Als der Soldat im Pfarrhause war, sprach der Pastor zu ihm:
„Was meint er dazu? Ich brauche einen Küster; und da er so schön singen und spielen kann, möchte ich ihm wohl zu dem Amte verhelfen.“
„Herr Pastor,“ antwortete der Spielmann, „wovon soll ich den Winter durch leben? Michaelis ist längst vorüber, und das nächste Schulgeld bringen die Kinder erst zu Marien. Da ist ’s wohl besser, ich bleibe, was ich bin, und verdiene mir meinen Unterhalt durch Spielen und Singen auf den Gütern und in den Schenken. Da giebt mir der eine Brot, der andere Fleisch, der dritte Mehl und Kartoffeln, und dieser und jener reicht mir auch wohl ein Stück Geld; das bringe ich dann meiner Frau, und wir fristen damit unser Leben.“
Mit dieser Antwort war aber dem Pastor schlecht gedient; denn der Winter rückte mit Macht heran, und er dachte mit Sorgen an die vielen Leichen, die noch kommen würden.

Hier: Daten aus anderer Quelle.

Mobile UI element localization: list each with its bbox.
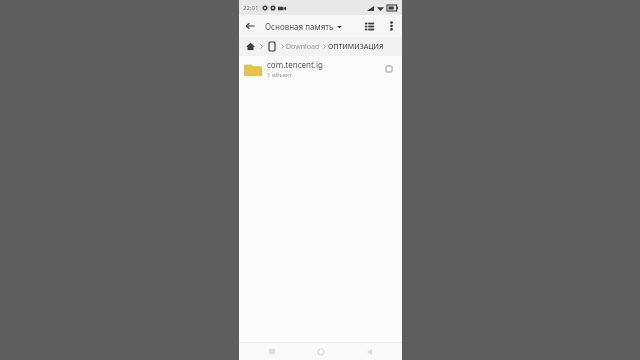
button[interactable]: List view bbox=[358, 15, 380, 37]
button[interactable]: com.tencent.ig bbox=[239, 56, 402, 82]
button[interactable]: Home bbox=[306, 343, 336, 360]
button[interactable]: More options bbox=[380, 15, 402, 37]
button[interactable]: Download bbox=[286, 42, 320, 52]
button[interactable]: Back bbox=[354, 343, 384, 360]
button[interactable]: Home bbox=[244, 40, 257, 53]
staticText: Download bbox=[286, 42, 320, 52]
staticText: 1 объект bbox=[267, 71, 293, 79]
button[interactable]: Select com.tencent.ig bbox=[381, 61, 397, 77]
button[interactable]: Основная память bbox=[265, 21, 358, 32]
button[interactable]: Back bbox=[239, 15, 261, 37]
button[interactable]: Recents bbox=[257, 343, 287, 360]
staticText: com.tencent.ig bbox=[267, 59, 323, 70]
staticText: Основная память bbox=[265, 21, 334, 32]
staticText: 22:01 bbox=[243, 4, 259, 12]
button[interactable]: Device storage bbox=[265, 40, 278, 53]
button[interactable]: ОПТИМИЗАЦИЯ bbox=[328, 42, 384, 52]
staticText: ОПТИМИЗАЦИЯ bbox=[328, 42, 384, 52]
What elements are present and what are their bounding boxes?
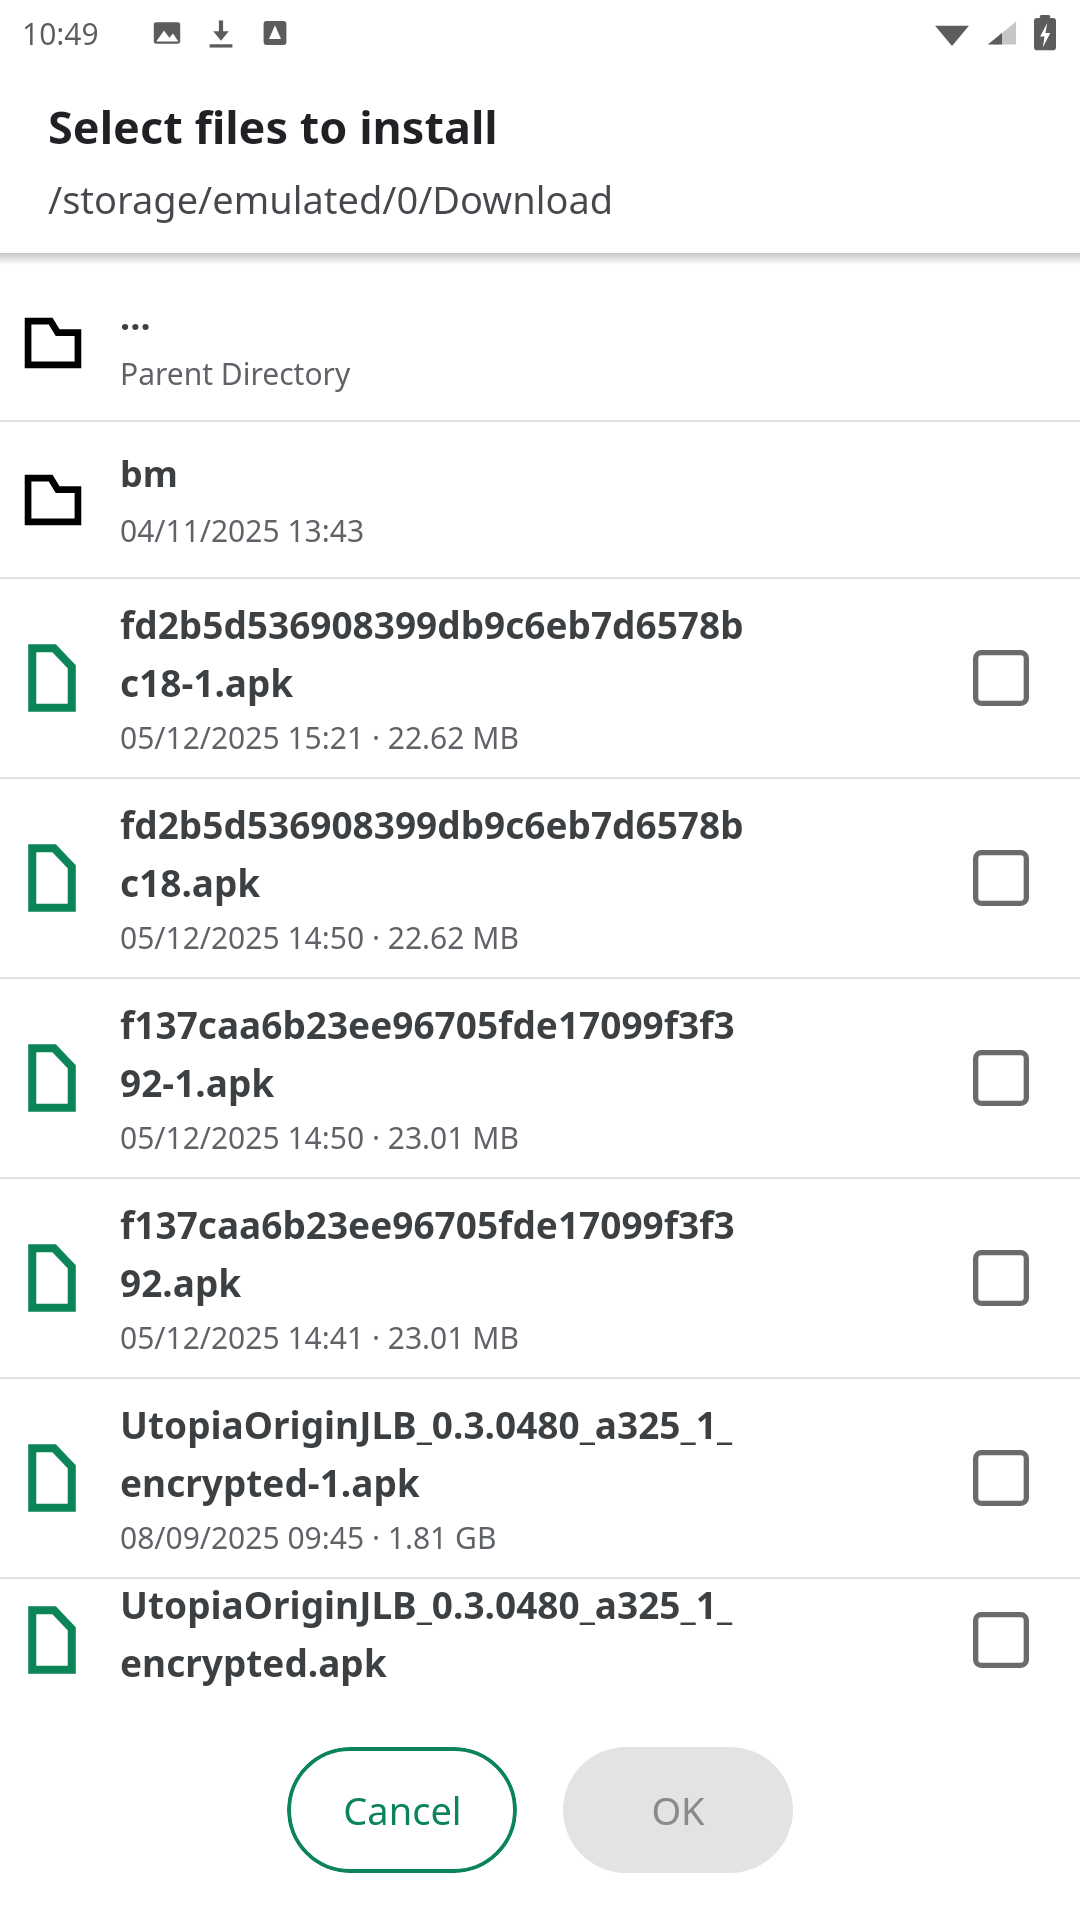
staticText: UtopiaOriginJLB_0.3.0480_a325_1_ encrypt… bbox=[120, 1579, 733, 1687]
staticText: bm bbox=[120, 449, 178, 498]
staticText: Parent Directory bbox=[120, 353, 351, 394]
button[interactable]: Select file bbox=[958, 835, 1044, 921]
staticText: 05/12/2025 14:50 · 23.01 MB bbox=[120, 1117, 519, 1158]
staticText: /storage/emulated/0/Download bbox=[48, 173, 614, 225]
button[interactable]: Select file bbox=[958, 635, 1044, 721]
staticText: fd2b5d536908399db9c6eb7d6578b c18-1.apk bbox=[120, 599, 744, 707]
staticText: 05/12/2025 14:50 · 22.62 MB bbox=[120, 917, 519, 958]
staticText: UtopiaOriginJLB_0.3.0480_a325_1_ encrypt… bbox=[120, 1399, 733, 1507]
button[interactable]: bm bbox=[0, 422, 1080, 579]
button[interactable]: fd2b5d536908399db9c6eb7d6578b c18.apk bbox=[0, 779, 1080, 979]
button[interactable]: Select file bbox=[958, 1435, 1044, 1521]
staticText: f137caa6b23ee96705fde17099f3f3 92-1.apk bbox=[120, 999, 735, 1107]
button[interactable]: Select file bbox=[958, 1235, 1044, 1321]
staticText: 05/12/2025 15:21 · 22.62 MB bbox=[120, 717, 519, 758]
button[interactable]: f137caa6b23ee96705fde17099f3f3 92.apk bbox=[0, 1179, 1080, 1379]
button[interactable]: UtopiaOriginJLB_0.3.0480_a325_1_ encrypt… bbox=[0, 1579, 1080, 1700]
button[interactable]: Select file bbox=[958, 1597, 1044, 1683]
staticText: Select files to install bbox=[48, 96, 498, 157]
staticText: 05/12/2025 14:41 · 23.01 MB bbox=[120, 1317, 519, 1358]
staticText: Cancel bbox=[343, 1784, 462, 1836]
button[interactable]: … bbox=[0, 265, 1080, 422]
button[interactable]: OK bbox=[563, 1747, 793, 1873]
button[interactable]: Cancel bbox=[287, 1747, 517, 1873]
staticText: 04/11/2025 13:43 bbox=[120, 510, 365, 551]
button[interactable]: UtopiaOriginJLB_0.3.0480_a325_1_ encrypt… bbox=[0, 1379, 1080, 1579]
button[interactable]: Select file bbox=[958, 1035, 1044, 1121]
staticText: 10:49 bbox=[22, 13, 99, 54]
staticText: 08/09/2025 09:45 · 1.81 GB bbox=[120, 1517, 497, 1558]
button[interactable]: f137caa6b23ee96705fde17099f3f3 92-1.apk bbox=[0, 979, 1080, 1179]
staticText: OK bbox=[651, 1784, 705, 1836]
staticText: … bbox=[120, 292, 151, 341]
button[interactable]: fd2b5d536908399db9c6eb7d6578b c18-1.apk bbox=[0, 579, 1080, 779]
staticText: fd2b5d536908399db9c6eb7d6578b c18.apk bbox=[120, 799, 744, 907]
staticText: f137caa6b23ee96705fde17099f3f3 92.apk bbox=[120, 1199, 735, 1307]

„Spielmann,“ versetzte er darum, „ich will ihm gerne einen Wispel Kartoffeln vorschießen; den zahlt er mir dann zu Marien ab.“
„Gut, Herr Pastor,“ erwiderte der Soldat, „ich werde die Sache mit meiner Frau bereden!“
Damit ging er zum Hause hinaus.
„Mutter,“ sprach er zu seiner Frau, „der Herr Pastor will mich zum Küster machen.“
„Und du hast doch ja gesagt!“ antwortete die Frau.
[113] „Man muß sich immer bitten lassen,“ antwortete der Mann, „morgen soll er Bescheid haben.“
Da war die Freude groß in der kleinen Hütte; und als er am andern Morgen dem Pastor gesagt hatte, seine Frau wolle ihm zu Liebe Frau Küsterin werden, zogen sie mit Sack und Pack in das Schulhaus hinein, und des Pastors Knecht trug ihnen einen Wispel Kartoffeln in den Keller, wie vorher abgemacht war.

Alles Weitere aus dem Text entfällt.